Ernst Fuchs was an Austrian painter, draftsman, printmaker, sculptor, architect, stage designer, composer, poet, and one of the founders of the Vienna School of Fantastic Realism.
Things that you could not see in the normal world always pursued me. I always occupied myself with a kind of painting that renders pictures other people see in dreams or hallucinations.
In 1972, he acquired the derelict Otto Wagner Villa in Hütteldorf, which he restored and transformed.

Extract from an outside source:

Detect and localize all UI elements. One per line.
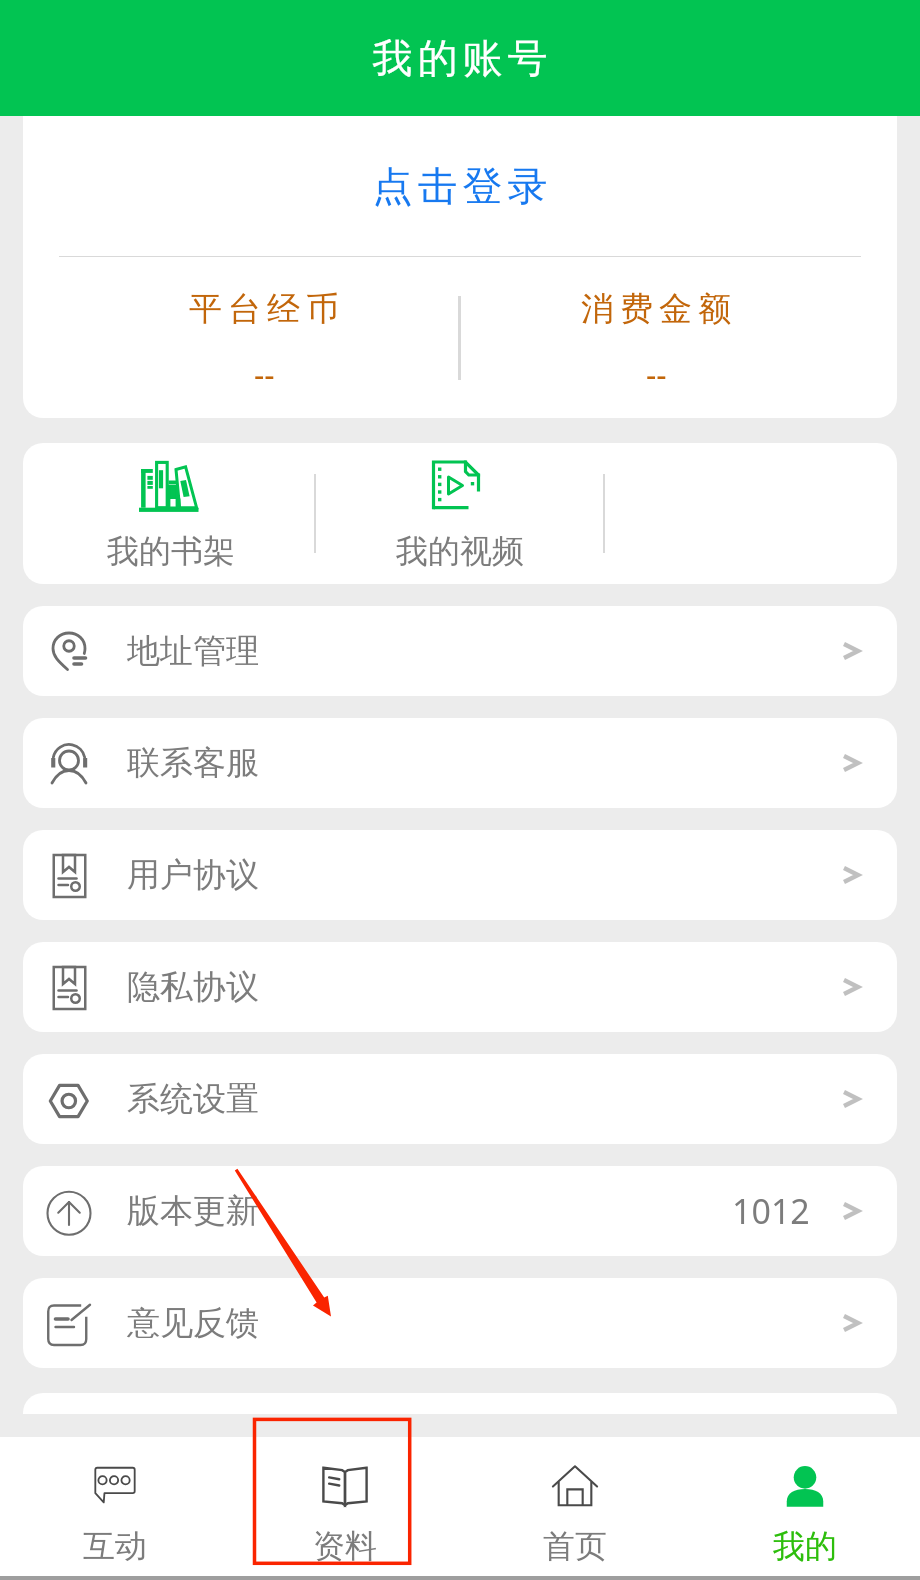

The villa was inaugurated as the Ernst Fuchs Museum in 1988. (13 February 1930 – 9 November 2015)
Fuchs studied sculpture with Emmy Steinbock (1943) and attended the St. Anna Painting School where he studied under Professor Fröhlich (1944). He entered the Academy of Fine Arts in Vienna (1945) where he began his studies under Professor Robin C. Anderson, later moving to the class of Albert Paris von Gütersloh.

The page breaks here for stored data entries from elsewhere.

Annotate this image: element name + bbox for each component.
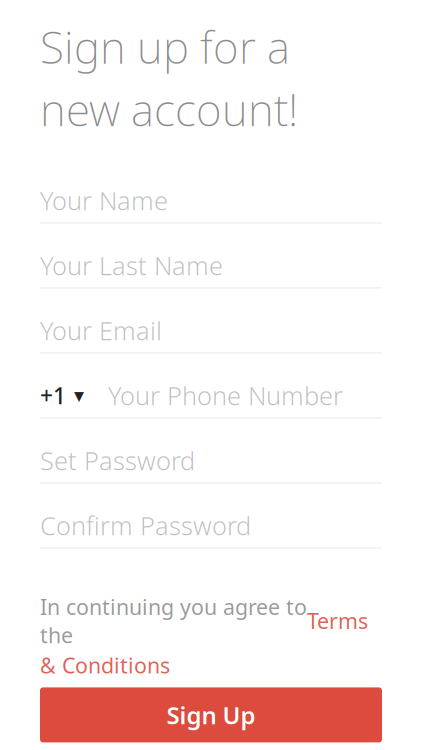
staticText: Your Email	[40, 314, 162, 347]
staticText: new account!	[40, 80, 298, 138]
staticText: Sign up for a	[40, 18, 290, 76]
staticText: Confirm Password	[40, 509, 251, 542]
button[interactable]: & Conditions	[40, 651, 170, 679]
button[interactable]: Sign Up	[40, 687, 382, 742]
staticText: Sign Up	[166, 699, 256, 731]
staticText: & Conditions	[40, 651, 170, 679]
staticText: Set Password	[40, 444, 195, 477]
staticText: Your Name	[40, 184, 168, 217]
staticText: Your Phone Number	[108, 379, 343, 412]
staticText: ▾	[74, 384, 84, 407]
staticText: In continuing you agree to the	[40, 592, 307, 649]
staticText: Your Last Name	[40, 249, 223, 282]
button[interactable]: Terms	[307, 607, 368, 635]
staticText: Terms	[307, 607, 368, 635]
staticText: +1	[40, 380, 66, 410]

At the Academy, he met Arik Brauer, Rudolf Hausner, Fritz Janschka, Wolfgang Hutter, and Anton Lehmden, together with whom he later founded what has become known as the Vienna School of Fantastic Realism. He was also a founding member of the Art-Club (1946), as well as the Hundsgruppe, set up in opposition to it in 1951, together with Friedensreich Hundertwasser and Arnulf Rainer.
Fuchs’ work of this period was influenced by the art of Gustav Klimt and Egon Schiele and then by Max Pechstein, Heinrich Campendonk, Edvard Munch, Henry Moore and Pablo Picasso. During this time, seeking to achieve the vivid lighting effects achieved by such Old Masters as Albrecht Altdorfer, Albrecht Dürer, Matthias Grünewald and Martin Schongauer, he revived and adopted the mischtechnik (mixed technique) of painting. In the mischtechnik, egg tempera is used to build up volume, and is then glazed with oil paints mixed with resin, producing a jewel-like effect.